Finding the First Trillion Congruent Numbers
eldavojohn writes "First stated by al-Karaji about a thousand years ago, the congruent number problem is simplified to finding positive whole numbers that are the area of a right triangle with rational number sides. Today, discovering these congruent numbers is limited only by the size of a computer's hard drive. An international team of mathematicians recently decided to push the limits on finding congruent numbers and came up with the first trillion. Their two approaches are outlined in detail, with pseudo-code, in their paper (PDF) as well as details on their hardware. For those of you familiar with this sort of work, the article provides links to solving this problem — from multiplying very large numbers to identifying square-free congruent numbers."
Among other issues, which numbers are congruent numbers is deeply related to the Birch-Swinnerton-Dyer conjecture which is a major open problem http://en.wikipedia.org/wiki/Birch_and_Swinnerton-Dyer_conjecture. This is due to a theorem which relates whether a number is a congruent number or not to the number of solutions of certain ternary quadratic forms.
The summary isn't quite accurate in that regard: The problem of finding congruent numbers is not completely solved. If BSD is proven then we can reasonably call the question solved. But it doesn't look like there's much hope for anyone resolving BSD in the foreseeable future.

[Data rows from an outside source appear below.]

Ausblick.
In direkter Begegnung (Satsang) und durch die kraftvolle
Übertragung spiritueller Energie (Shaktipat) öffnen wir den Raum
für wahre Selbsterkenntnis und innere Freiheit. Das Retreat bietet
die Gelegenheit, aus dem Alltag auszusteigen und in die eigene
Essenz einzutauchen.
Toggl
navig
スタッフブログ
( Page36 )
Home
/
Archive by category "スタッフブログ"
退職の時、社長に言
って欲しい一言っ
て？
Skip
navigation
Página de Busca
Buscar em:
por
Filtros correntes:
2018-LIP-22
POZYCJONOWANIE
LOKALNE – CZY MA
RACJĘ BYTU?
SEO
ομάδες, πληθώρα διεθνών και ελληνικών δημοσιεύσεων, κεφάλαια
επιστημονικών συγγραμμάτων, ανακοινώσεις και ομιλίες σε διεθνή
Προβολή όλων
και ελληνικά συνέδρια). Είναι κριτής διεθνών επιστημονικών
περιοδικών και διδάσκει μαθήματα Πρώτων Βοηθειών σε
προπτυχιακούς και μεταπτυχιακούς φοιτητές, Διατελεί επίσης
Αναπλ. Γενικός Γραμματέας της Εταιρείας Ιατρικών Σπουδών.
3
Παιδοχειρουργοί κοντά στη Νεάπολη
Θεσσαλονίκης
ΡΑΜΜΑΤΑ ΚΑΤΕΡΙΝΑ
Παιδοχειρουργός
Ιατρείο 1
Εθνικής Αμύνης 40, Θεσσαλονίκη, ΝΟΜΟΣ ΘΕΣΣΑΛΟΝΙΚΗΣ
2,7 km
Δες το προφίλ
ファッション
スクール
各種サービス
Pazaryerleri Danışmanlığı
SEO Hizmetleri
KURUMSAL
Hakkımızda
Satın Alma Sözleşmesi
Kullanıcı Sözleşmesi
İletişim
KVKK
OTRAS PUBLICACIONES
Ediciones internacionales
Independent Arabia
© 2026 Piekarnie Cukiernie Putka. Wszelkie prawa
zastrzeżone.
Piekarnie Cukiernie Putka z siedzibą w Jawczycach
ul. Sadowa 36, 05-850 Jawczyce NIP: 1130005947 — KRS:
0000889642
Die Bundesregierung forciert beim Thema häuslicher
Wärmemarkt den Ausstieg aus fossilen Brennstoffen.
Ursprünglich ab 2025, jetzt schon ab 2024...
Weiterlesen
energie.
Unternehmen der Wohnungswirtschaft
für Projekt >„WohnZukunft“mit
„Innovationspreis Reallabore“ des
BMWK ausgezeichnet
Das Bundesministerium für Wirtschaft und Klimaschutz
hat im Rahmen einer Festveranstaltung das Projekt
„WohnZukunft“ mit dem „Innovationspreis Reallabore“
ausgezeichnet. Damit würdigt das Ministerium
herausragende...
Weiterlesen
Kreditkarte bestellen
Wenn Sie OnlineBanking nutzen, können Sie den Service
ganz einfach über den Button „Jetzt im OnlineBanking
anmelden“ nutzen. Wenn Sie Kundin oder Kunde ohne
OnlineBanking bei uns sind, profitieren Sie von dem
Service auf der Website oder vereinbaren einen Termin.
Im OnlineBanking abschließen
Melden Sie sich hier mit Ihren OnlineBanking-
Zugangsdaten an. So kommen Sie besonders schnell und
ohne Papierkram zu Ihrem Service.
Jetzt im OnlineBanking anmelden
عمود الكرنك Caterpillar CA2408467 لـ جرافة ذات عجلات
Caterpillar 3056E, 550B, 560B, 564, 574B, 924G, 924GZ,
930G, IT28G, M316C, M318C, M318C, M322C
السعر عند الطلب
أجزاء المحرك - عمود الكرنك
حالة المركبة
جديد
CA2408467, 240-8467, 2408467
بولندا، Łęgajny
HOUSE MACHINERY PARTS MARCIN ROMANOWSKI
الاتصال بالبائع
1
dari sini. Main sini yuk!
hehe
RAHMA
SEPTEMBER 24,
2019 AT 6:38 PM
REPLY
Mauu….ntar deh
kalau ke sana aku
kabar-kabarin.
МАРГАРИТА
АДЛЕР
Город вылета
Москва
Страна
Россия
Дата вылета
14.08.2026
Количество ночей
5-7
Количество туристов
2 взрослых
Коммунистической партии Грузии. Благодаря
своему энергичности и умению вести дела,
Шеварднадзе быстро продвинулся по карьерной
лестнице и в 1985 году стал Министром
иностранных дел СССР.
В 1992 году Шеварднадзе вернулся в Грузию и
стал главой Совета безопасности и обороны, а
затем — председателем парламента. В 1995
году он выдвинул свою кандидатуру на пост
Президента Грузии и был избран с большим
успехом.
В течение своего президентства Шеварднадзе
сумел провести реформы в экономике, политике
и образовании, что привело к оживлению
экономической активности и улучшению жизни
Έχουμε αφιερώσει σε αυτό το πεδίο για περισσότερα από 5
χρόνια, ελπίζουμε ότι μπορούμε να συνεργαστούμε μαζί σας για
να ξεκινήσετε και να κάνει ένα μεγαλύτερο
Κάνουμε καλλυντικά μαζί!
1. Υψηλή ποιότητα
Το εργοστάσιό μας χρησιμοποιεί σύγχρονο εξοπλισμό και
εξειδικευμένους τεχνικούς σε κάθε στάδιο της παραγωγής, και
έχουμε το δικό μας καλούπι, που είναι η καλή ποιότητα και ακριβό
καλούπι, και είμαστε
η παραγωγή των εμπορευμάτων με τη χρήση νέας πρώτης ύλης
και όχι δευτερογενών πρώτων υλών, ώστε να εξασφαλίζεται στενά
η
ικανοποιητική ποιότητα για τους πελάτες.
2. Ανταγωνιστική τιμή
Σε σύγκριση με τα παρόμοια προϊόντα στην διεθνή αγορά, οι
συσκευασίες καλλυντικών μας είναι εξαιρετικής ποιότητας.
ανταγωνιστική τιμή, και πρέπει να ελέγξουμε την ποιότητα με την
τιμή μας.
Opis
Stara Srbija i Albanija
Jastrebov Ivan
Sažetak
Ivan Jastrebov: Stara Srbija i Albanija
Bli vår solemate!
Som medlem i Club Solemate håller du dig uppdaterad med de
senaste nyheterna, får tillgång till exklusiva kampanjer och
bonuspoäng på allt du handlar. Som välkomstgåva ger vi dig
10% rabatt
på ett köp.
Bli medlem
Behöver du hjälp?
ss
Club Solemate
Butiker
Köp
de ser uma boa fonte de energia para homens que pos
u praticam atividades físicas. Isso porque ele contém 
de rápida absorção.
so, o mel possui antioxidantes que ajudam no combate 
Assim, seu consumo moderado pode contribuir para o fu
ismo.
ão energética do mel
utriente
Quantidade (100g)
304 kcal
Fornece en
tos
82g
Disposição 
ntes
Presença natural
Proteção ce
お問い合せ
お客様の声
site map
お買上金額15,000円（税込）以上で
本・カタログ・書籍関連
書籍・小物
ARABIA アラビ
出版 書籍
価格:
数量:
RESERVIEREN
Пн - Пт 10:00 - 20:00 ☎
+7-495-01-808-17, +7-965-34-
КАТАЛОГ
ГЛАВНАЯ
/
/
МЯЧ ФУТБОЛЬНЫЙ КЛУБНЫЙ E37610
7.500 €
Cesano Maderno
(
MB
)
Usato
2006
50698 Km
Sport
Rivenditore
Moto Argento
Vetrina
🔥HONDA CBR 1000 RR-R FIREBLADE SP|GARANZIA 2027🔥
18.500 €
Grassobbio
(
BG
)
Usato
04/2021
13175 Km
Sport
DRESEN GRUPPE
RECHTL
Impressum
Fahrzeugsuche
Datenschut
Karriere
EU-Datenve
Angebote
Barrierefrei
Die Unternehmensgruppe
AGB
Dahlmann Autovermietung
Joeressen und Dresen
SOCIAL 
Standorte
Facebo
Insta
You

There's also hope that the data will give us further patterns and understanding of ternary quadratic forms and related issues which show up in quite a few natural contexts (such as Julia Robinson's proof that first order Q is undecidable).
FtFP (From the F***ing Paper):
We report on a computation of congruent numbers, which subject to the Birch and Swinnerton-Dyer conjecture is an accurate list up to 10^12.